The Other Blue Passport – What it can mean to be foreign at this time.
By Mumbi Kanyogo
I've been reading a lot about intersectionality, from June Jordan to Patricia Hill Collins to the Combahee River Collective Statement. I spend a lot of time trying to understand how privilege exists in conversation with oppression in our daily lives, in our literal beings. I am learning to understand that oppression’s existence is so normal that even the freedom I imagine is not freedom in its purest form; it is imagined within the constraints of a world that reconstructs hardship over and over and then tells you that you are free
And then there is me, black woman migrant. Immensely privileged to be obtaining a western education, but also living here in this moment where the origin of my passport is more important than the safety of my body. Extremely proud to be able to engage and inherit from the legacy of black feminism, but also existing with the understanding that my body has never been an emblem of freedom - that my soul has always been more important than my body to these white preachers who see me as some sort of evangelical currency. Hurt, scared and nervous for the future, but not Muslim – not being forced to reimagine my God as poison. And I am here as woman, blighted and tampered with, forever seeking out ways to discontinue my past - to learn how to avoid rape, as if it is a birthright that can't be rejected - inherited through vagina, not blood.

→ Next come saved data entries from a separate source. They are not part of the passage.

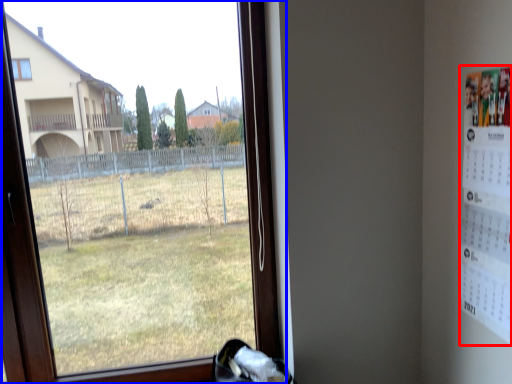 Question: Which object appears closest to the camera in this image, poster (highlighted by a red box) or window (highlighted by a blue box)?

Choices:
 (A) poster
 (B) window

Answer: (A) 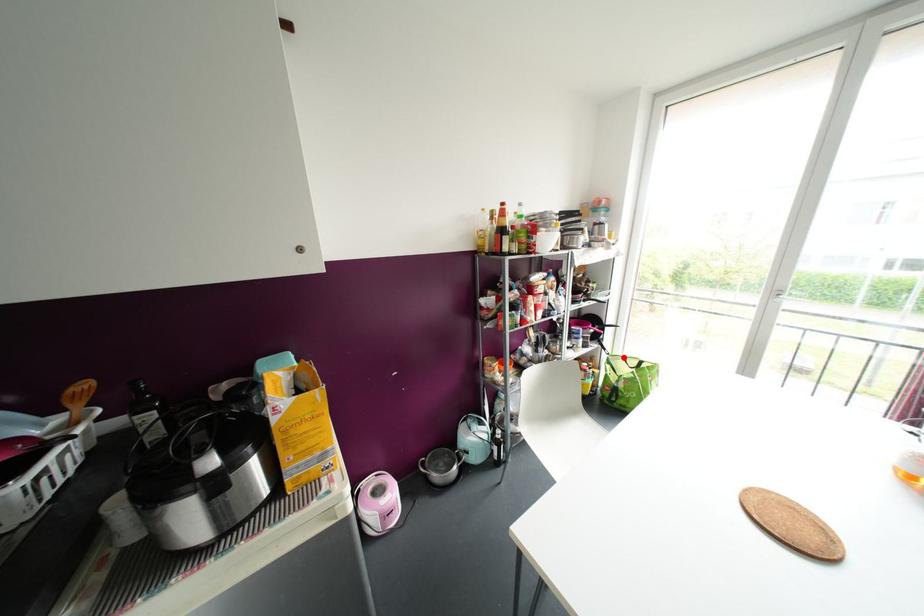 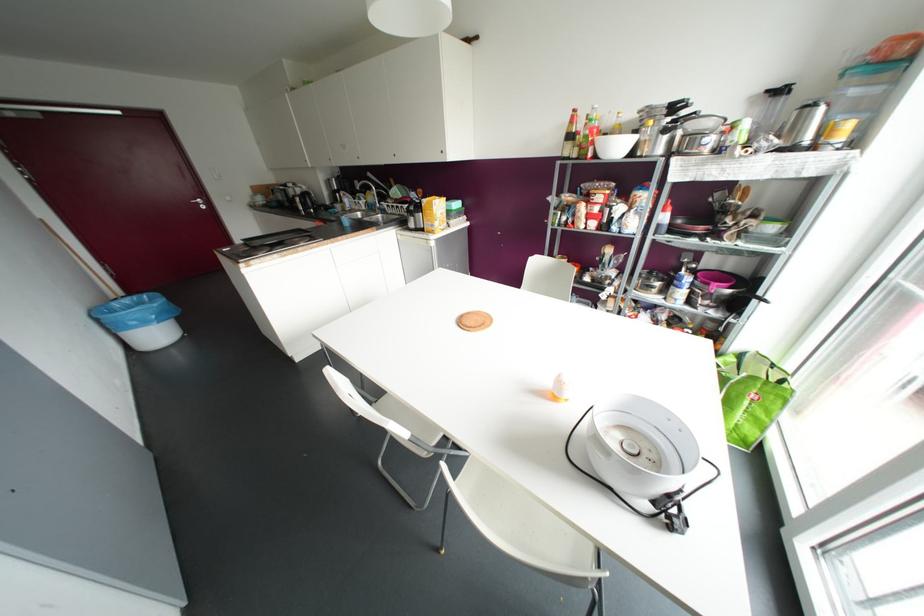 Question: I am providing you with two images of the same scene from different viewpoints. In image1, a red point is highlighted. Considering the same 3D point in image2, which of the following is correct?

Choices:
 (A) It is closer
 (B) It is farther

Answer: (A) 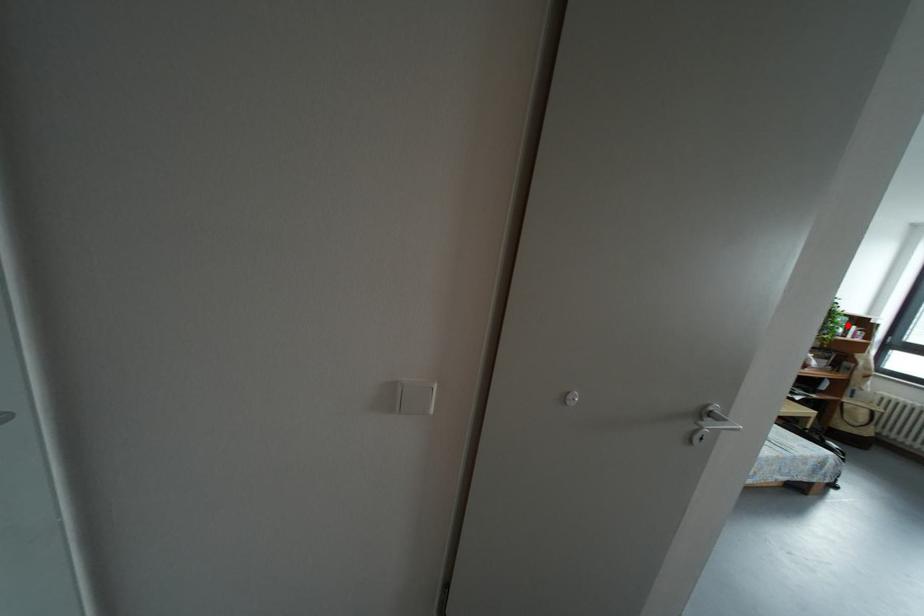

My mother calls me in the middle of the day like she usually does before she puts her children to bed. We mediate our love through different time zones. Her voice reminds me of mountains traversed, hope and home. It is exactly how I left it. But today, it's littered with an uncertainty that reminds me of fleeing - she tells me to be careful, to hold onto faith. We have made it once before, we will make it again – we are still here. I am still here. I reassure her and tell her I love her and hang up as I continue writing an application. Later I realize how writing that application was a revolutionary act - I was speaking my claim on this ground into existence. I was speaking my future into existence, in a moment when my life feels so fragile; a time when my future is at the mercy of a stroke of a pen.

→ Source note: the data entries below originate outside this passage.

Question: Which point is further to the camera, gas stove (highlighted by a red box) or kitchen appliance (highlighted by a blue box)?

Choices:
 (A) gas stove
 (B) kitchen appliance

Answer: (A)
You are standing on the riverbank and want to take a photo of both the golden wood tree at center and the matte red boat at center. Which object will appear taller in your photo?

I know that this shouldn't be easy, but I keep wanting to disrupt this conversation and I am fighting a desire to act like my foreignness does not exist (sometimes I say I'm from New Jersey, because Kenya means Africa, means foreign, means immigrant, means unworthy of the space I occupy). I have not perfected the art of living with that “disadvantage” on my sleeve and I am not planning on it. I learnt self-preservation after resistance but sometimes surviving this moment calls for the former not the latter.
In my prayers I ask for the strength to shut my mind down, because these days it is a catalyst to its own demise.
I am a single, cis-sexual heterosexual woman. And yesterday as I was reading “All About Love” by bell hooks, I realized that I will probably go through my entire college career without engaging in a “proper” romantic relationship. And for the first time that did not move me. I understand my singleness – it exists at the intersection of wanting so badly to own my body, my mind, my time and wanting so badly to love someone and to let them know they are wanted in a world where love is so often rationed. But today I feel like a bomb waiting to explode – and I wonder whether my accent betrays the temporality of my existence here. Today I feel like it would be dangerous to love me in this political moment but also in this personal moment where this country does not care to see me in my completeness; a moment in which I also do not want so much of myself to be known.
My passport has never felt like a source of privilege. I have a blue passport, but not THE blue passport. My passport usually means hundreds of dollars in visa fees, and “special security checks” when crossing borders – it means distrust and suspicion and underestimation. But today it means that I can stay here, however temporary this state may be, whatever executive order may be issued tomorrow, today I get to stay here and fight. I say all this to interrogate the complicated relationship that one can have with power. I am a black woman yet educated, I am a migrant but not from those seven countries. As Henry Washington said in one of my classes, many of us exist as both oppressed and as a tool of oppression, and we need to acknowledge how our relationship to power is forever shifting. Some of our identities are permanently under assault in a place that continues to affirm itself as white supremacist, capitalist, anti-woman, anti-queer, anti foreign, anti-Muslim but what does it mean to be able to fight? What does it mean to be able to be here?
I do not hold a monopoly on powerlessness, and I have been given a mind that understands words to be swords. I am scared, but today I don’t get to give up, and so I am promising myself that I will fight. I believe that the definition of fighting is not static – today it may mean surviving, tomorrow it may mean protesting, later it may mean loving someone ferociously, in two years it may mean finishing my degree and applying to law school. My fight can mean many things, but I always want it to mean resistance. I always want it to mean loving this place even when it tries to spit me out.
**This essay was awarded Honorable Mentions at "Who Am I?" Multimedia Essay Contest 2017.